How we cite our quotes: Citations follow this format: (Book.Line). We used Richmond Lattimore's translation.

Quote #7

But the horses of Aiakides standing apart from the battle
wept, as they had done since they heard how their charioteer
had fallen in the dust at the hands of murderous Hektor. […]
They were unwilling to go back to the wide passage of Helle
and the ships, or back into the fighting after the Achaians,
but still as stands a grave monument which is set over
the mounded tomb of a dead man or lady, they stood there
holding motionless in its place the fair-wrought chariot,
leaning their heads along the ground, and warm tears were running
earthward from underneath the lids of the mourning horses
who longed for their charioteer, while their bright manes were made dirty
as they streamed down either side of the yoke from under the yoke pad. (17.427-428, 432-440)
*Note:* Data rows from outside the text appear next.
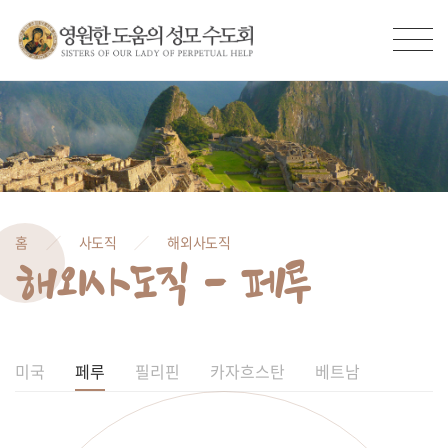
홈
사도직
해외사도직
해외사도직 - 페루
미국
페루
필리핀
카자흐스탄
베트남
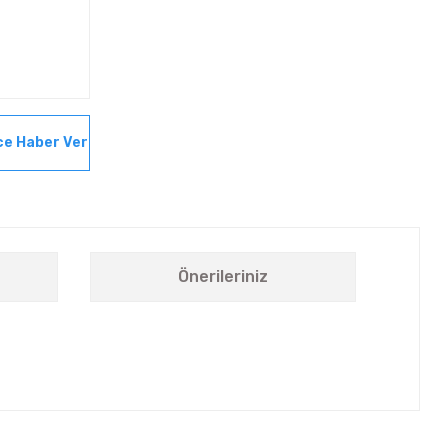
ce Haber Ver
Önerileriniz
letebilirsiniz.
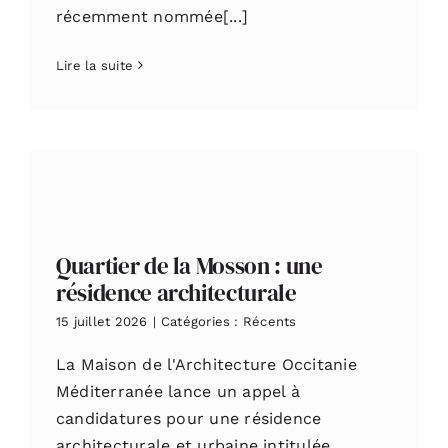
récemment nommée[...]
Lire la suite
Quartier de la Mosson : une
résidence architecturale
15 juillet 2026
|
Catégories :
Récents
La Maison de l'Architecture Occitanie
Méditerranée lance un appel à
candidatures pour une résidence
architecturale et urbaine intitulée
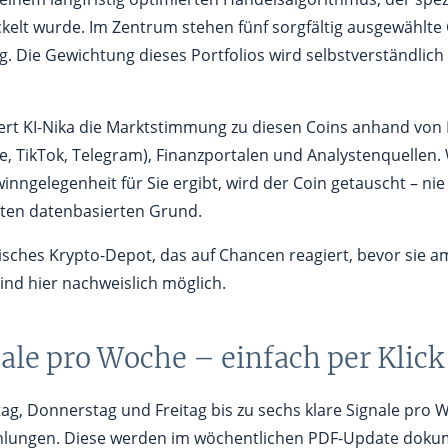
elt wurde. Im Zentrum stehen fünf sorgfältig ausgewählte
g. Die Gewichtung dieses Portfolios wird selbstverständlic
ert KI-Nika die Marktstimmung zu diesen Coins anhand von E
e, TikTok, Telegram), Finanzportalen und Analystenquellen
nngelegenheit für Sie ergibt, wird der Coin getauscht – ni
eten datenbasierten Grund.
sches Krypto-Depot, das auf Chancen reagiert, bevor sie a
sind hier nachweislich möglich.
ale pro Woche – einfach per Klic
ag, Donnerstag und Freitag bis zu sechs klare Signale pro W
hlungen. Diese werden im wöchentlichen PDF-Update dokum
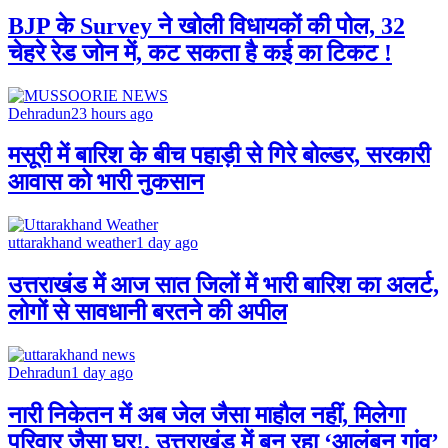
BJP के Survey ने खोली विधायकों की पोल, 32
चेहरे रेड जोन में, कट सकता है कई का टिकट !
Dehradun
23 hours ago
मसूरी में बारिश के बीच पहाड़ी से गिरे बोल्डर, सरकारी
आवास को भारी नुकसान
uttarakhand weather
1 day ago
उत्तराखंड में आज सात जिलों में भारी बारिश का अलर्ट,
लोगों से सावधानी बरतने की अपील
Dehradun
1 day ago
नारी निकेतन में अब जेल जैसा माहौल नहीं, मिलेगा
परिवार जैसा घर!, उत्तराखंड में बन रहा ‘आलंबन गांव’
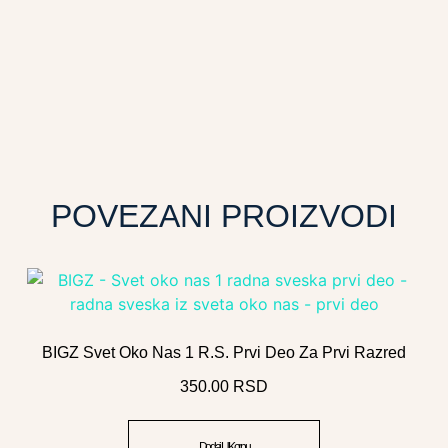
POVEZANI PROIZVODI
BIGZ Svet Oko Nas 1 R.s. Prvi Deo Za Prvi Razred
350.00
RSD
Dodaj U Korpu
This book has everything, doesn't it? So this moment could be interpreted as a bit over-the-top, but we think it's still pretty awesome. What, if anything, does the Iliad's depiction of love gain from this image of the human-animal bond?

Quote #8

So the old man spoke, and in his hands seizing the grey hairs
tore them from his head, but could not move the spirit in Hektor.
And side by side with him his mother in tears was mourning
and laid the fold of her bosom bare and with one hand held out
a breast, and wept her tears for him and called to him in winged words:
"Hektor, my child, look upon these and obey, and take pity
on me, if ever I gave you the breast to quiet your sorrow.
Remember all these things, dear child, and from inside the wall
beat off this grim man. Do not go out as champion against him […]." (22.77-85)
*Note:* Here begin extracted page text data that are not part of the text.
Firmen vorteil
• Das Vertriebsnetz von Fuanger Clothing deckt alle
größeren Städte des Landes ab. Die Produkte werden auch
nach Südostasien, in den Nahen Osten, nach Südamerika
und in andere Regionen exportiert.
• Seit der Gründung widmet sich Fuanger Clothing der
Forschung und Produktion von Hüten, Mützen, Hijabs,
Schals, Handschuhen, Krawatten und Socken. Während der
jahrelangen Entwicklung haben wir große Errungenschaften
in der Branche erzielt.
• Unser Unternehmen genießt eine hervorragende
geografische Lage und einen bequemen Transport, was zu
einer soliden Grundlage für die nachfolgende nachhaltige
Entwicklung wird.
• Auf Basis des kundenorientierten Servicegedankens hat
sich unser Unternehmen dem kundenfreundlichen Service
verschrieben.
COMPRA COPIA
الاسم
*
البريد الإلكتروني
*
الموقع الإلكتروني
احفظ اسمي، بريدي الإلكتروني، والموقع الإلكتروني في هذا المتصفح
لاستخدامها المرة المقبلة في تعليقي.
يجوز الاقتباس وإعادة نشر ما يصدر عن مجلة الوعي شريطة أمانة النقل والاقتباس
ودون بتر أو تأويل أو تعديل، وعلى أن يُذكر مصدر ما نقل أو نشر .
These dramatic gestures of parental love tap into one of the Iliad's most important themes. Remember: the very first scene of the book shows the priest Chryses coming to ask for his daughter back; then, the climax of the main narrative shows Priam receiving back the body of Hektor. One thing that makes this scene different from those two is that here the parents are asking their child to do something. How does this cast the parent-child relationship in a different light?

Quote #9

(Priam:)
"Make haste, wicked children, my disgraces. I wish all of you
had been killed beside the running ships in the place of Hektor.
Ah me, for my evil destiny. I have had the noblest
of sons in Troy, but I say not one of them is left to me,
Mestor like a god and Troilos whose delight was in horses,
and Hektor, who was a god among men, for he did not seem like
one who was child of a mortal man, but of a god. All these
Ares has killed, and all that are left me are the disgraces,
the liars and the dancers, champions of the chorus, the plunderers
of their own people in their land of lambs and kids." (24.253-262)

This sounds like an insult toward his other children (okay, so it is), but doesn't it also express the depth of Priam's love for his son, Hektor? This is the only mention of Priam's sons Mestor and Troilos, who apparently died before the book begins. What do you make of this fact?